我们知道一个P有四种运行状态,而当执行系统调用函数阻塞时,会从 _Prunning 状态切换到 _Psyscall,等系统调用函数执行完毕后再切换回来。

P的状态切换

<figcaption>P的状态切换</figcaption>

从上图我们可以看出 P 执行系统调用时会执行 entersyscall() 函数,另还有一个类似的阻塞函数 entersyscallblock() ,注意两者的区别。当系统调用执行完毕切换回去会执行 exitsyscall() 函数,下面我们看一下这两个函数的实现。

进入系统调用

// Standard syscall entry used by the go syscall library and normal cgo calls.
//
// This is exported via linkname to assembly in the syscall package.
//
//go:nosplit
//go:linkname entersyscall
func entersyscall() {
    reentersyscall(getcallerpc(), getcallersp())
}

当通过Golang标准库 syscall 或者 cgo 调用时才会执行 entersyscall() 函数,并通过 go:linkname 方式导出为标准包。此函数只是对 [reentersyscall()](https://github.com/golang/go/blob/go1.15.6/src/runtime/proc.go#L3037-L3132) 函数的封装,我们看下这个函数实现了什么。

函数注释比较多,这里只帖子重点的一部分

// The goroutine g is about to enter a system call.
// Record that it's not using the cpu anymore.
// This is called only from the go syscall library and cgocall,
// not from the low-level system calls used by the runtime.
//
// Entersyscall cannot split the stack: the gosave must
// make g->sched refer to the caller's stack segment, because
// entersyscall is going to return immediately after.
//
// Nothing entersyscall calls can split the stack either.
// We cannot safely move the stack during an active call to syscall,
// because we do not know which of the uintptr arguments are
// really pointers (back into the stack).
// In practice, this means that we make the fast path run through
// entersyscall doing no-split things, and the slow path has to use systemstack
// to run bigger things on the system stack.
//
// reentersyscall is the entry point used by cgo callbacks, where explicitly
// saved SP and PC are restored. This is needed when exitsyscall will be called
// from a function further up in the call stack than the parent, as g->syscallsp
// must always point to a valid stack frame. entersyscall below is the normal
// entry point for syscalls, which obtains the SP and PC from the caller.

从注释我们得知以下信息:

  • 调用此函数,goroutine即将进入系统调用,将不会使用P。

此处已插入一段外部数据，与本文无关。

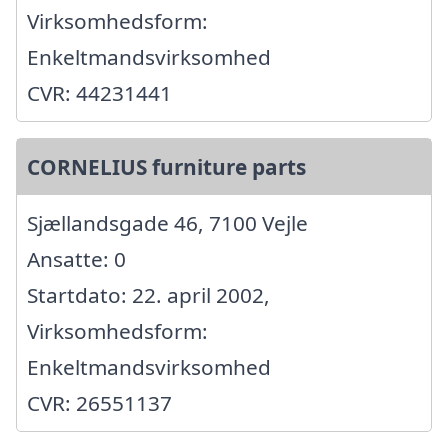
Virksomhedsform:
Enkeltmandsvirksomhed
CVR: 44231441
CORNELIUS furniture parts
Sjællandsgade 46, 7100 Vejle
Ansatte: 0
Startdato: 22. april 2002,
Virksomhedsform:
Enkeltmandsvirksomhed
CVR: 26551137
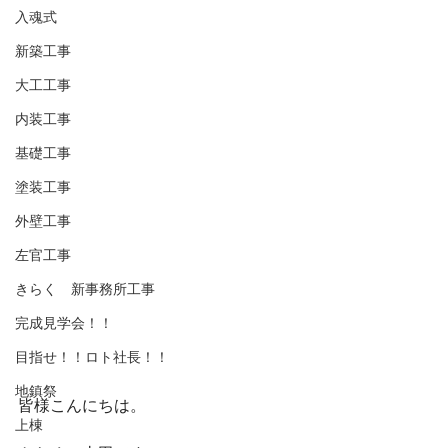
入魂式
新築工事
大工工事
内装工事
基礎工事
塗装工事
外壁工事
左官工事
きらく 新事務所工事
完成見学会！！
目指せ！！ロト社長！！
地鎮祭
皆様こんにちは。
上棟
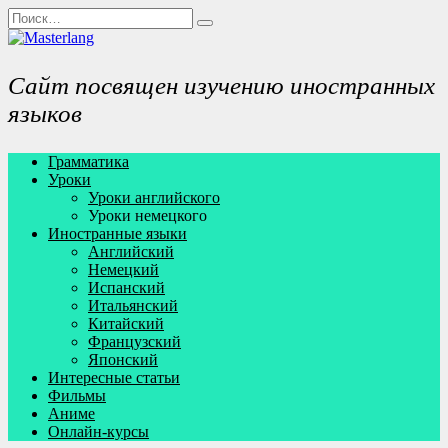
Перейти
Search
к
for:
содержанию
Сайт посвящен изучению иностранных
языков
Грамматика
Уроки
Уроки английского
Уроки немецкого
Иностранные языки
Английский
Немецкий
Испанский
Итальянский
Китайский
Французский
Японский
Интересные статьи
Фильмы
Аниме
Онлайн-курсы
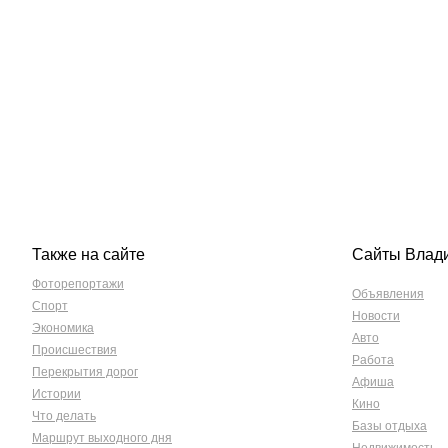
Также на сайте
Сайты Влад
Фоторепортажи
Объявления
Спорт
Новости
Экономика
Авто
Происшествия
Работа
Перекрытия дорог
Афиша
Истории
Кино
Что делать
Базы отдыха
Маршрут выходного дня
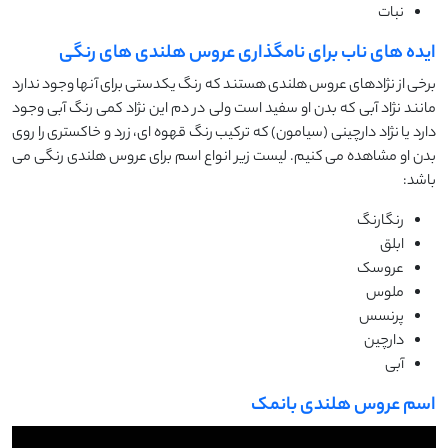
نبات
ایده ‌های ناب برای نامگذاری عروس هلندی ‌های رنگی
برخی از نژادهای عروس هلندی هستند که رنگ یکدستی برای آنها وجود ندارد
مانند نژاد آبی که بدن او سفید است ولی در دم این نژاد کمی رنگ آبی وجود
دارد یا نژاد دارچینی (سیامون) که ترکیب رنگ قهوه ای، زرد و خاکستری را روی
بدن او مشاهده می کنیم. لیست زیر انواع اسم برای عروس هلندی رنگی می
باشد:
رنگارنگ
ابلق
عروسک
ملوس
پرنسس
دارچین
آبی
اسم عروس هلندی بانمک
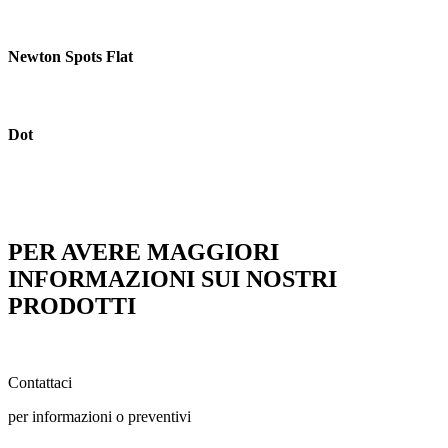
Newton Spots Flat
Dot
PER AVERE MAGGIORI
INFORMAZIONI SUI NOSTRI
PRODOTTI
Contattaci
per informazioni o preventivi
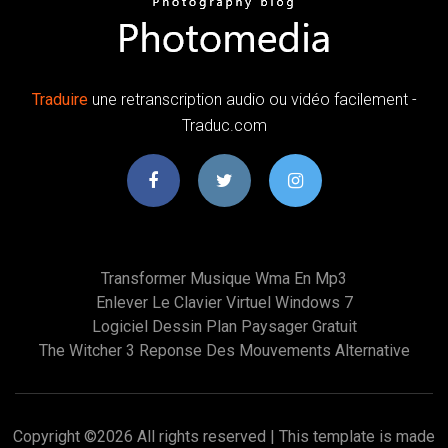
Traduire
une retranscription audio ou vidéo facilement -
Traduc.com
Transformer Musique Wma En Mp3
Enlever Le Clavier Virtuel Windows 7
Logiciel Dessin Plan Paysager Gratuit
The Witcher 3 Reponse Des Mouvements Alternative
Copyright ©
2026 All rights reserved | This template is made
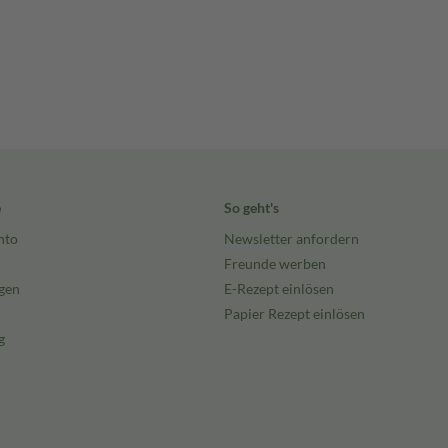
e
So geht's
nto
Newsletter anfordern
Freunde werben
gen
E-Rezept einlösen
Papier Rezept einlösen
g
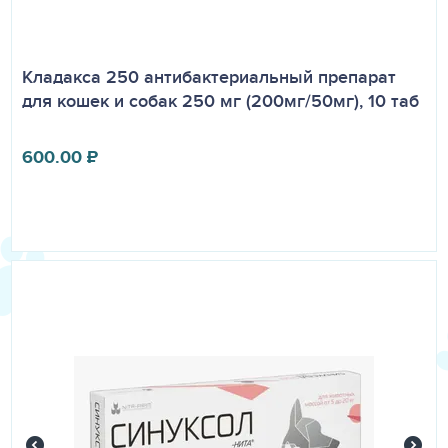
Кладакса 250 антибактериальный препарат
для кошек и собак 250 мг (200мг/50мг), 10 таб
600.00
₽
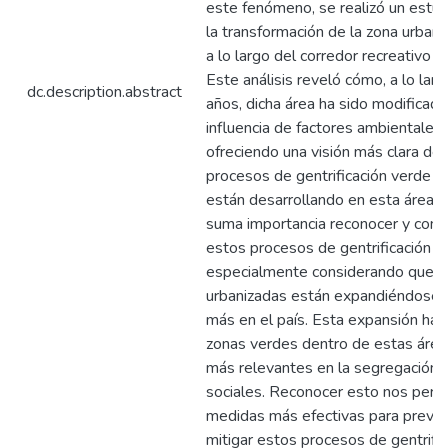
este fenómeno, se realizó un estu
la transformación de la zona urba
a lo largo del corredor recreativo C
Este análisis reveló cómo, a lo larg
dc.description.abstract
años, dicha área ha sido modificada
influencia de factores ambientales,
ofreciendo una visión más clara de 
procesos de gentrificación verde q
están desarrollando en esta área. 
suma importancia reconocer y com
estos procesos de gentrificación v
especialmente considerando que l
urbanizadas están expandiéndose 
más en el país. Esta expansión hac
zonas verdes dentro de estas área
más relevantes en la segregación 
sociales. Reconocer esto nos perm
medidas más efectivas para preven
mitigar estos procesos de gentrific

此函数只能通过标准的 syscall 库和 cgocall 调用
  • entersyscall() 函数是禁止栈分裂的, gosave() 函数必须将 g->sched 指向它的调用者的栈段,这是因为 entersyscall() 函数返回时要使用(不清楚的话,可以点击这里
  • reentersyscall() 函数是cgo的回调执行函数,它保存了已经恢复的 SP/PC 。还有一些其它作用,担心本人理解不准确,没有翻译,大家可自行理解。
  • reentersyscall() 是不允许分裂的 go:nosplit
//go:nosplit
func reentersyscall(pc, sp uintptr) {
    _g_ := getg()

    // Disable preemption because during this function g is in Gsyscall status,
    // but can have inconsistent g->sched, do not let GC observe it.
    _g_.m.locks++

    // Entersyscall must not call any function that might split/grow the stack.
    // (See details in comment above.)
    // Catch calls that might, by replacing the stack guard with something that
    // will trip any stack check and leaving a flag to tell newstack to die.
    _g_.stackguard0 = stackPreempt
    _g_.throwsplit = true

    // Leave SP around for GC and traceback.
    // 更新 g.sched 相关信息,后期需要读取之些信息
    save(pc, sp)

    // 记录g的系统调用SP/PC
    _g_.syscallsp = sp
    _g_.syscallpc = pc

    // 设置g的状态为 _Gsyscall
    casgstatus(_g_, _Grunning, _Gsyscall)
    if _g_.syscallsp < _g_.stack.lo || _g_.stack.hi < _g_.syscallsp {
        systemstack(func() {
            print("entersyscall inconsistent ", hex(_g_.syscallsp), " [", hex(_g_.stack.lo), ",", hex(_g_.stack.hi), "]n")
            throw("entersyscall")
        })
    }

    if trace.enabled {
        systemstack(traceGoSysCall)
        // systemstack itself clobbers g.sched.{pc,sp} and we might
        // need them later when the G is genuinely blocked in a
        // syscall
        save(pc, sp)
    }

    if atomic.Load(&sched.sysmonwait) != 0 {
        systemstack(entersyscall_sysmon)
        save(pc, sp)
    }

    if _g_.m.p.ptr().runSafePointFn != 0 {
        // runSafePointFn may stack split if run on this stack
        systemstack(runSafePointFn)
        save(pc, sp)
    }

    // 更新与当前g关联P的执行调用系统调用次数
    _g_.m.syscalltick = _g_.m.p.ptr().syscalltick
    _g_.sysblocktraced = true

    // 设置当前 m 所关联的 P为下次优先使用的P(m.oldp = p),  亲合性
    pp := _g_.m.p.ptr()
    pp.m = 0
    _g_.m.oldp.set(pp)

    //  解除 m 与 p 的关联
    _g_.m.p = 0

    // 修改P的状态为 _Psyscall
    atomic.Store(&pp.status, _Psyscall)

    if sched.gcwaiting != 0 {
        systemstack(entersyscall_gcwait)
        save(pc, sp)
    }

    _g_.m.locks--
}

主要有以下工作:

  • 在开始前需要进行 _g_.m.locks++, 以防止GC,函数执行结束时再减少一个锁
  • 要进行禁止栈分裂
  • 通过 save() 函数将当前调度需要的信息暂存到 _g_.sched
  • 修改 GP 的状态为系统调用状态
  • 将本次 m 绑定的 P 保存到 _g_.oldp 字段中,以备系统调用完毕后可以优先使用当前P继续执行

退出系统调用

当一个goroutine系统调用结束后,需要再次将GM重新与P关联继续执行,Golang 为了亲和性,会优先与上次执行的P绑定,如果上次关联的 P 正在被使用,这时再考虑重新找一个新的P 关联。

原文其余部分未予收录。